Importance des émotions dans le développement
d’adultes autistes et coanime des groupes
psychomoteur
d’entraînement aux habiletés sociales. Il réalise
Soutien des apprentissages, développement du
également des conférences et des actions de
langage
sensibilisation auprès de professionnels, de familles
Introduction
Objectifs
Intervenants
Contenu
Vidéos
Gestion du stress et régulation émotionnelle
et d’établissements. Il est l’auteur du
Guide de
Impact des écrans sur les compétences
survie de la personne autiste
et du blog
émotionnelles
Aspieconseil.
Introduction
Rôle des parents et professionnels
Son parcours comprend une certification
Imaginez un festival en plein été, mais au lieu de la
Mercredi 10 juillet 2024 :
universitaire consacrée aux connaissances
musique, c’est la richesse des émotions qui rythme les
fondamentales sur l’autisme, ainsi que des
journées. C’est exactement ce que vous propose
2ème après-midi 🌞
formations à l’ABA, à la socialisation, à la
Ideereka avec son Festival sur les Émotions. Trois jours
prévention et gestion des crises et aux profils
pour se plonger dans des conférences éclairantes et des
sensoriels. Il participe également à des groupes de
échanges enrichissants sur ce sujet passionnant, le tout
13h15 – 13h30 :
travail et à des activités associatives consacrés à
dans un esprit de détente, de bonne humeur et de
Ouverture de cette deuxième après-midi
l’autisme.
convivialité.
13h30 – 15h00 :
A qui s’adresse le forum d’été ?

------------------------

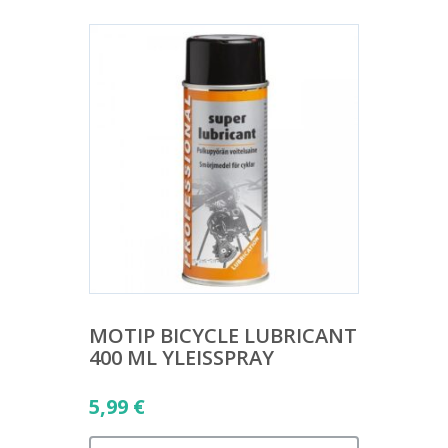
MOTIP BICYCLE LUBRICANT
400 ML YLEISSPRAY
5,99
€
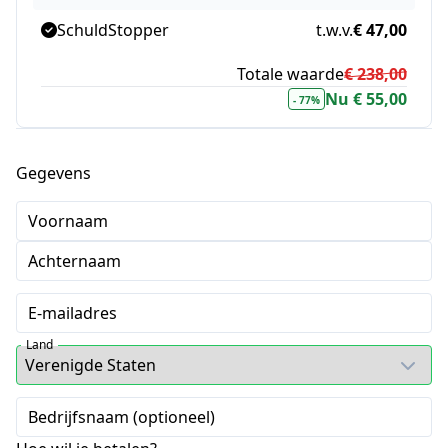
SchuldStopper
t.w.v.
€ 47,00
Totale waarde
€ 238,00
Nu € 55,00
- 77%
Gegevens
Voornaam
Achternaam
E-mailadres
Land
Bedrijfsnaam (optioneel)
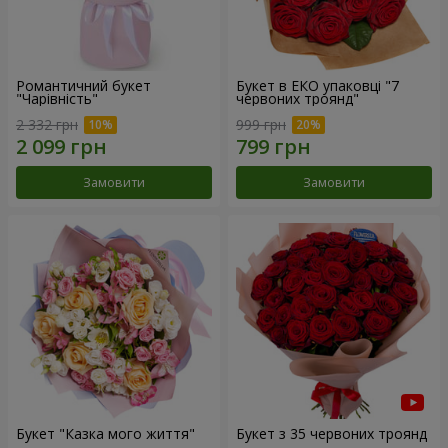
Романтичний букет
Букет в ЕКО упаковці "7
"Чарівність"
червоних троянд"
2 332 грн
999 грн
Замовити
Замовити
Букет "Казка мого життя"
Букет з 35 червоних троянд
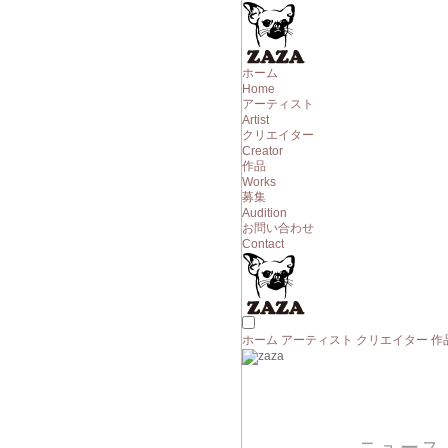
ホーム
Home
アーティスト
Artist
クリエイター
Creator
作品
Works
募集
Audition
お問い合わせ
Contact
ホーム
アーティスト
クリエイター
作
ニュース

------------------------

(Problem requirements):
Using the data above, reproduce exactly the lines between those holding "sensoriels. Il participe" and "A qui s’adresse le forum d’été ?", inclusive, and no others.

(Your solution):
sensoriels. Il participe également à des groupes de
échanges enrichissants sur ce sujet passionnant, le tout
13h15 – 13h30 :
travail et à des activités associatives consacrés à
dans un esprit de détente, de bonne humeur et de
Ouverture de cette deuxième après-midi
l’autisme.
convivialité.
13h30 – 15h00 :
A qui s’adresse le forum d’été ?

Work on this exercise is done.